Border staff vote for strike, visitors face chaos
Passengers arriving for the Olympic Games could face long queues at airports after a union representing passport officials said its members had voted to back a strike in a dispute over pay and job cuts.
Airport passport desks around London have struggled to cope in recent months and some passengers have had to queue for several hours to get through immigration checks at Heathrow Airport because of the shortage of staff.
The Public and Commercial Services union (PCS) - one of Britain's most militant - said its members, including border agency and immigration personnel, had backed strike action as part of a row with the interior ministry over job cuts and pay.
The Olympic Games begin on July 27, and hundreds of thousands of visitors are expected in London every day while the Games are under way, with Aug. 13 predicted to be the busiest day ever at Heathrow, Europe's busiest airport.

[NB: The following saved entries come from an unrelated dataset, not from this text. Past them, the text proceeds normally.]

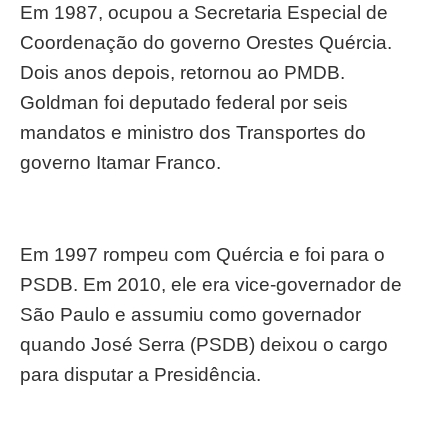
Em 1987, ocupou a Secretaria Especial de
Coordenação do governo Orestes Quércia.
Dois anos depois, retornou ao PMDB.
Goldman foi deputado federal por seis
mandatos e ministro dos Transportes do
governo Itamar Franco.
Em 1997 rompeu com Quércia e foi para o
PSDB. Em 2010, ele era vice-governador de
São Paulo e assumiu como governador
quando José Serra (PSDB) deixou o cargo
para disputar a Presidência.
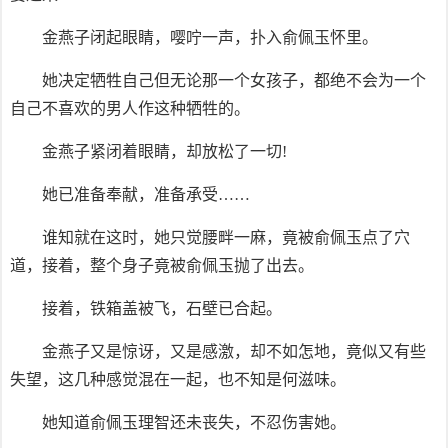
金燕子闭起眼睛，嘤咛一声，扑入俞佩玉怀里。
她决定牺牲自己但无论那一个女孩子，都绝不会为一个
自己不喜欢的男人作这种牺牲的。
金燕子紧闭着眼睛，却放松了一切!
她已准备奉献，准备承受……
谁知就在这时，她只觉腰畔一麻，竟被俞佩玉点了穴
道，接着，整个身子竟被俞佩玉抛了出去。
接着，铁箱盖被飞，石壁已合起。
金燕子又是惊讶，又是感激，却不如怎地，竟似又有些
失望，这几种感觉混在一起，也不知是何滋味。
她知道俞佩玉理智还未丧失，不忍伤害她。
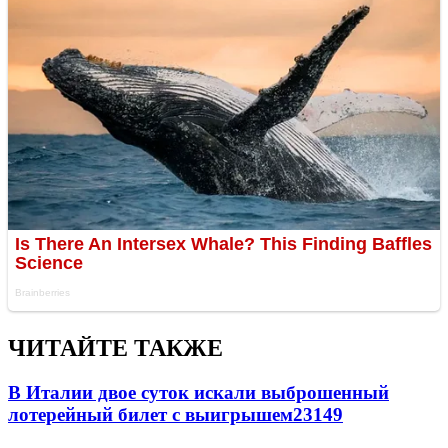
ЧИТАЙТЕ ТАКЖЕ
В Италии двое суток искали выброшенный
лотерейный билет с выигрышем
23149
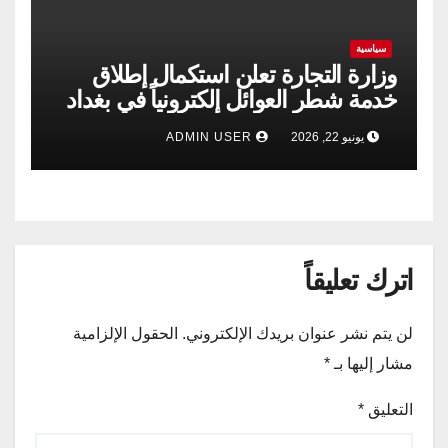
سياسية
وزارة التجارة تعلن استكمال إطلاق
خدمة شطر العوائل إلكترونياً في بغداد
وجميع المحافظات
يونيو 22, 2026
ADMIN USER
اترك تعليقاً
لن يتم نشر عنوان بريدك الإلكتروني.
الحقول الإلزامية
مشار إليها بـ
*
التعليق
*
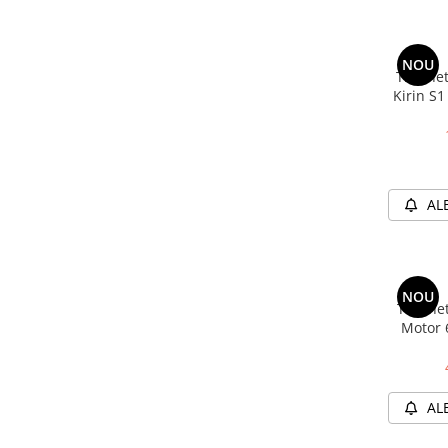
Cuvete bicicleta
Furci bicicleta
NOU
Cabluri si camasi
Trotine
Kirin S1
Frana bicicleta
30km/H
Placute frana bicicleta
Motor 35
7
Discuri frana bicicleta
Saboti frana bicicleta
AL
Adaptoare frana bicicleta
Frane pe disc
Frane pe janta
Accesorii frane bicicleta
NOU
Trotinet
Roti bicicleta
Motor 
Spite
15.6Ah 
40km/h
Butuci
Accesorii butuci
AL
Roti
Jante bicicleta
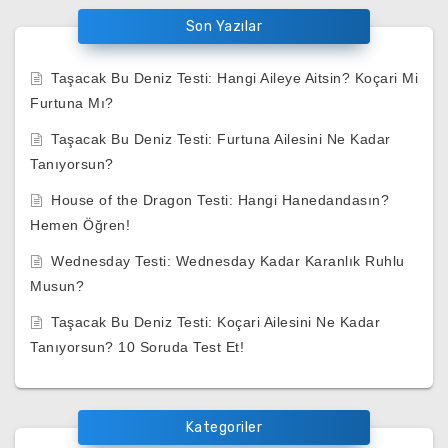
Son Yazılar
Taşacak Bu Deniz Testi: Hangi Aileye Aitsin? Koçari Mi
Furtuna Mı?
Taşacak Bu Deniz Testi: Furtuna Ailesini Ne Kadar
Tanıyorsun?
House of the Dragon Testi: Hangi Hanedandasın?
Hemen Öğren!
Wednesday Testi: Wednesday Kadar Karanlık Ruhlu
Musun?
Taşacak Bu Deniz Testi: Koçari Ailesini Ne Kadar
Tanıyorsun? 10 Soruda Test Et!
Kategoriler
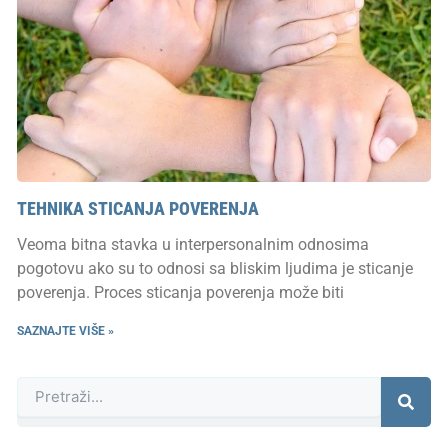
TEHNIKA STICANJA POVERENJA
Veoma bitna stavka u interpersonalnim odnosima
pogotovu ako su to odnosi sa bliskim ljudima je sticanje
poverenja. Proces sticanja poverenja može biti
SAZNAJTE VIŠE »
Претрага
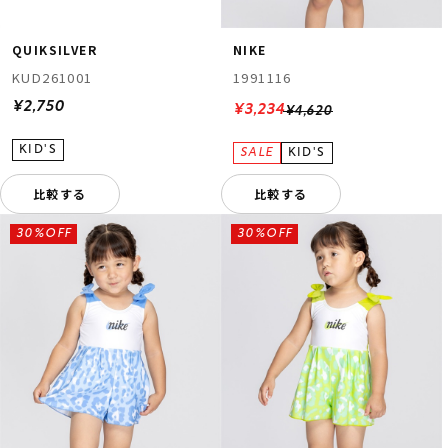
QUIKSILVER
NIKE
KUD261001
1991116
¥2,750
¥3,234
¥4,620
比較する
比較する
30%OFF
30%OFF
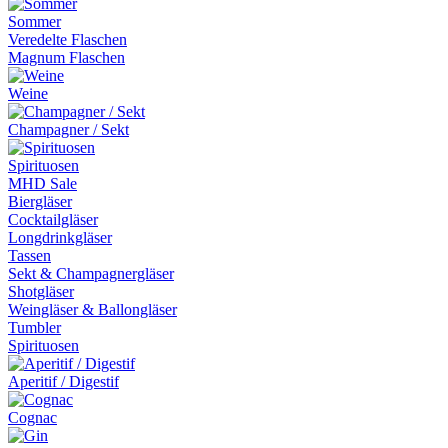
Sommer
Veredelte Flaschen
Magnum Flaschen
Weine
Champagner / Sekt
Spirituosen
MHD Sale
Biergläser
Cocktailgläser
Longdrinkgläser
Tassen
Sekt & Champagnergläser
Shotgläser
Weingläser & Ballongläser
Tumbler
Spirituosen
Aperitif / Digestif
Cognac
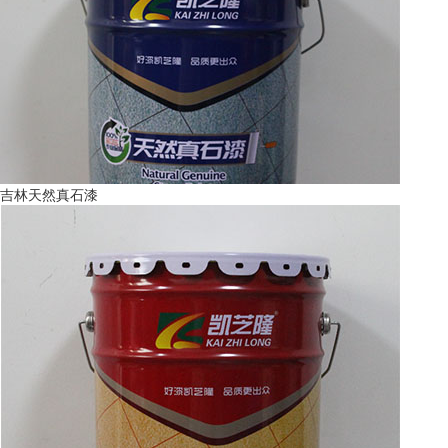
吉林天然真石漆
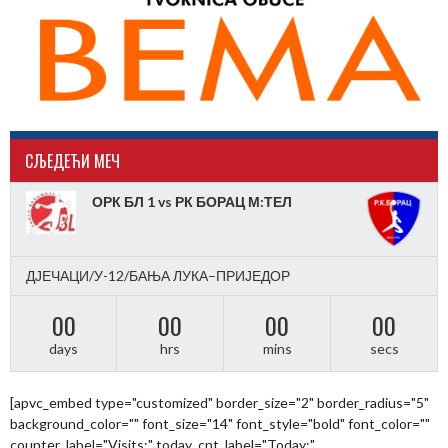
CЉЕДЕЋИ МЕЧ
ОРК БЛ 1 vs РК БОРАЦ М:ТЕЛ
ДЈЕЧАЦИ/У-12/БАЊА ЛУКА–ПРИЈЕДОР
00
00
00
00
days
hrs
mins
secs
[apvc_embed type="customized" border_size="2" border_radius="5"
background_color="" font_size="14" font_style="bold" font_color=""
counter_label="Visits:" today_cnt_label="Today:"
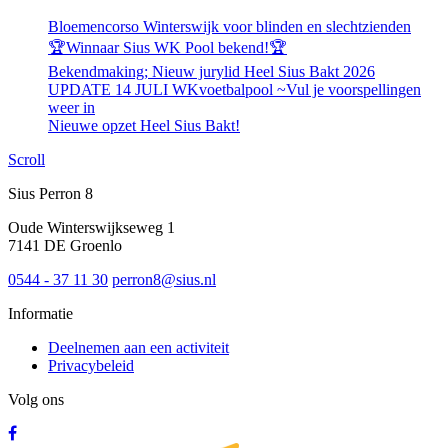
Bloemencorso Winterswijk voor blinden en slechtzienden
🏆Winnaar Sius WK Pool bekend!🏆
Bekendmaking; Nieuw jurylid Heel Sius Bakt 2026
UPDATE 14 JULI WKvoetbalpool ~Vul je voorspellingen
weer in
Nieuwe opzet Heel Sius Bakt!
Scroll
Sius Perron 8
Oude Winterswijkseweg 1
7141 DE Groenlo
0544 - 37 11 30
perron8@sius.nl
Informatie
Deelnemen aan een activiteit
Privacybeleid
Volg ons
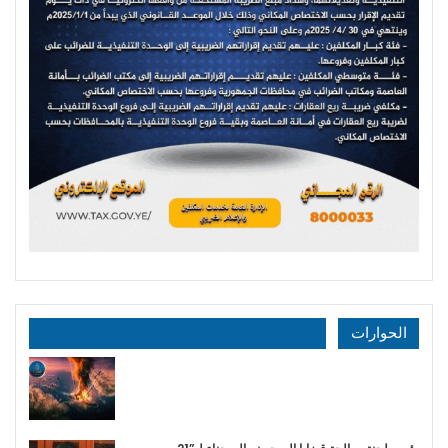
الحوارات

Union chiefs said they would announce on Thursday the dates and type of action they would take, but the government said the low 20 percent turnout in the ballot meant the union would have little public backing.
One PCS source said union leaders were actively considering strikes on some of the Games' busiest days of the Games. "We will be looking at key dates," the source told Reuters.
The union says the long delays at Heathrow, caused by a shortage of passport staff, are due to a 22 percent cut in the number of border staff, part of a government cost-cutting exercise to shrink the record budget deficit.
Some passengers arriving at the airport's Terminal 4 on April 30 had to queue for three hours to reach passport control.
"Ministers have known about these issues for a very long time but have chosen not to act," PCS general secretary Mark Serwotka said in a statement.
"We believe they have acted recklessly and irresponsibly in cutting so many jobs and, in the case of UKBA (UK Border Agency), they have simply tried to paper over the cracks by deploying severely undertrained staff at our borders."
The union said 20 percent of its members had taken part in the ballot, 57 percent of these backing a strike and 75 percent supporting other forms of industrial action.
The government, which has drafted in extra border staff to help cope with the Olympic rush, said these figures showed the union had no authority to call any strike.
"A decision to strike is completely unacceptable and we believe the public will have no sympathy with the union's decision," said Immigration Minister Damian Green.
"The security of the UK border is of the utmost importance and we will use our trained pool of contingency staff to ensure we minimise any disruption caused by planned union action.
"Any action that disrupts the Olympics will be completely unacceptable and the public will not support it."
The government has already come under fire after a private firm admitted last week it would not be able to train enough security guards in time for the Games, forcing the deployment of 3,500 troops to make up the shortfall.